Am I throwing money down the drain?
The average rent for a 2 bedroom apartment in St. Louis, MO is $737/month. That doesn't seem completely unreasonable, does it? But, what does that mean if you are renting for 5 years? What that means, is that you have spent $44,220 and have nothing to show for it...well, I suppose you haven't been homeless, which is always a plus.
What could $737 mean in terms of a mortgage? That means, a $145,455.17 loan. That also means a $153,110.71 purchase price! What can you get for $153,000? I was looking online today, and I found a 4 bedroom, 2 bathroom house listed for $150,000.

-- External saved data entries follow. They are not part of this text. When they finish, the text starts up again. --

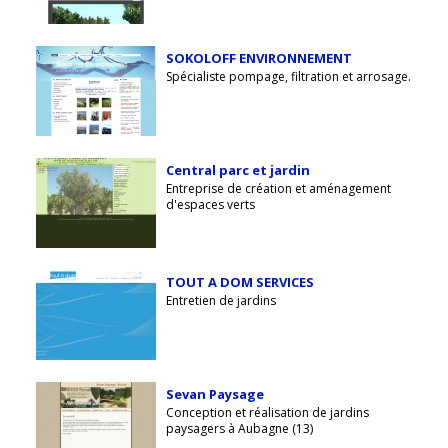
SOKOLOFF ENVIRONNEMENT
Spécialiste pompage, filtration et arrosage.
Central parc et jardin
Entreprise de création et aménagement
d'espaces verts
TOUT A DOM SERVICES
Entretien de jardins
Sevan Paysage
Conception et réalisation de jardins
paysagers à Aubagne (13)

Now, if you are truly someone who wants to budget everything out(which is smart)...lets include taxes and insurance in that $737 payment. That means you can get a loan for $105,982.94 if you are paying $200/month in taxes and insurance. That means, you can afford a $111,560.99 home. What can you get for $111,000? I found a 3 bedroom, 1 bathroom home at $110,000 looking online.
Now, I know what your question is...how much equity will I build after 5 years of owning a home? I did an easy amortization schedule on a $105,000 loan amount, and after 5 years of regular payments of $532.o2 with no pre-payments, you will have built almost $10,000 in equity. If you pre-pay $50/month, you will have added $3,000 in equity totaling $13,000.
On the higher priced home, at $150,000, you will have built $13,000 in equity. If you pre-pay an extra $50/month, you will have $16,000 in equity.
This is all not to mention that prices and rates are at an all time low right now. If you are renting and you have a steady job, you really need to look into buying a home. If you don't take advantage of this opportunity, you could be wasting a lot of money.